◆ Task:
Please output exactly the lines from the one that holds "265mm (10.4in). From" through the final line of the data, and nothing else; leave out any pictures.

◆ Given information:
--

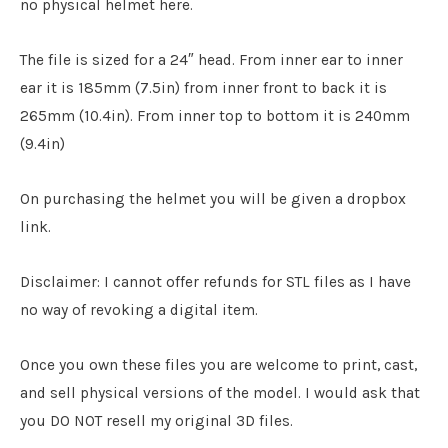
no physical helmet here.
The file is sized for a 24″ head. From inner ear to inner
ear it is 185mm (7.5in) from inner front to back it is
265mm (10.4in). From inner top to bottom it is 240mm
(9.4in)
On purchasing the helmet you will be given a dropbox
link.
Disclaimer: I cannot offer refunds for STL files as I have
no way of revoking a digital item.
Once you own these files you are welcome to print, cast,
and sell physical versions of the model. I would ask that
you DO NOT resell my original 3D files.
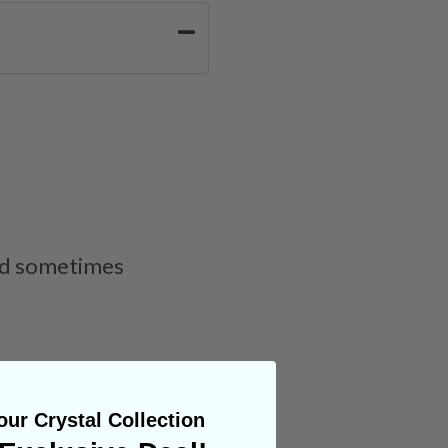
and sometimes
ur Crystal Collection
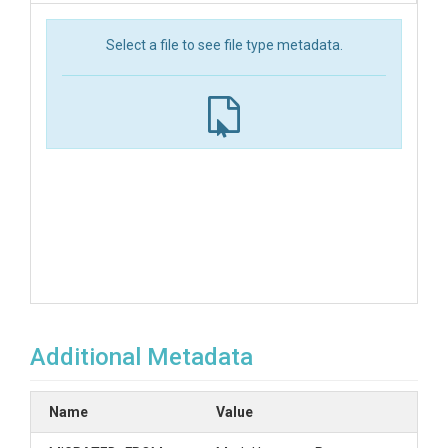
Select a file to see file type metadata.
Additional Metadata
Name
Value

--

◆ Answer space:
265mm (10.4in). From inner top to bottom it is 240mm
(9.4in)
On purchasing the helmet you will be given a dropbox
link.
Disclaimer: I cannot offer refunds for STL files as I have
no way of revoking a digital item.
Once you own these files you are welcome to print, cast,
and sell physical versions of the model. I would ask that
you DO NOT resell my original 3D files.
and sometimes
ur Crystal Collection
Select a file to see file type metadata.
Additional Metadata
Name
Value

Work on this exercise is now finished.